The Boy Who Was Born A Girl

Did anybody see this documentary? It was originally broadcast in September 2009, so I’m probably late to the praise party, but it was the first time in the UK that a family with a transgender child has agreed to be identified on camera and I don’t think they could have handled it much better.

It shows moments like the mother mixing up pronouns and getting her son’s name wrong then correcting herself, the son looking up breast binders and usable penises online, and them talking together about the ongoing harassment he received since going back to the same school he went to as a girl. It would have been so easy to put these negatives at the core of the documentary, but they couldn’t have picked better subjects: an optimistic, cheerful trans teenaged boy, and a warm, caring mother who is very open and honest about her grief over the loss of her daughter, both of whom obviously have a fundamentally good relationship.
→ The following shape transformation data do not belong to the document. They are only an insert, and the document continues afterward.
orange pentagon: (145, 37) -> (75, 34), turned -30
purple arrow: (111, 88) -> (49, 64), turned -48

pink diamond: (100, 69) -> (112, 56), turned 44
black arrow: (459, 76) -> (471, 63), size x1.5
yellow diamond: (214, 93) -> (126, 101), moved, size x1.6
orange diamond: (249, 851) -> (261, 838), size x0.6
It ends with images from a photoshoot they did together, their first as mother and son; the son is now comfortable with his gender presentation and satisfied with the journey it took to get there, though there have been hard times. The mother is proud and seems to have come completely to terms with the sadness she showed at the beginning of the documentary. A really upbeat end to a documentary that has been on its subjects’ sides from the start.

I am aware that I am basically approving of a ‘model minority’ view here, advocating that transgender subjects should be portrayed as stable, positive and maintaining excellent relations with friends and family. This is clearly unreasonable to expect of any teenaged boy, least of all one who is dealing with gender dysphoria, and obviously this has not always been the case. However, considering this was shown on primetime television I am pleased that mainstream Britain was given a positive and decidedly undramatic example of a transgender person living an ordinary (middle class) everyday life, and hope that it went some way to opening the eyes or changing the perspectives of people who have never been able to see it from this point of view before.
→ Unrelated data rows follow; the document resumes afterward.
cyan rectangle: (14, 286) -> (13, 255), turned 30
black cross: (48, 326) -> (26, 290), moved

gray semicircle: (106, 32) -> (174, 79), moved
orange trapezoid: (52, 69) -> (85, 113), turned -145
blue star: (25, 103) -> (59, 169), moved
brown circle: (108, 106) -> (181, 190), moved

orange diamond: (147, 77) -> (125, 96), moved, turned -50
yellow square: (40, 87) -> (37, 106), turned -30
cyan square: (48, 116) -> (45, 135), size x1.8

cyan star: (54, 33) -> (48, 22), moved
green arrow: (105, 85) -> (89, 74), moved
And that includes me. I’ve been having some body image and relationship worries lately, and it is a gentle slap on the wrist to remember that, for quite a few people, body image troubles are far more intense, distressing and constant than an occasional “I feel fat” quiver, and that there are people with relationship concerns with much more serious consequences than wondering whether or not my boyfriend is a forever guy and at what point I should start factoring babies into my five-year plan. Checking my privilege as we speak.

Of course though, I hope that someday trans people’s representation in the media will be frequent and nuanced enough that such praise is unnecessary and that the transgender teens who suffer from mental illness, disability, , troubled backgrounds and so on will also be able to have a voice without any concerns that they may be adversely affecting the public’s view of transgendered youth.

I also hope I haven’t said anything offensive here, as this is an area with which I’m still attempting to become more familiar. I imagine someone will correct me if I’ve made a mistake though.

[EDIT]: Just found this interview with the mother and son in which the son talks a little about being queer, bringing home a (presumably) male partner, enjoying wearing dresses as a part of role play and about paganism as his spirituality of choice for the way it frames and accommodates his identity. I’d love to see a follow-up documentary in which he talks more about these aspects of his gender identity which break away from the model minority view.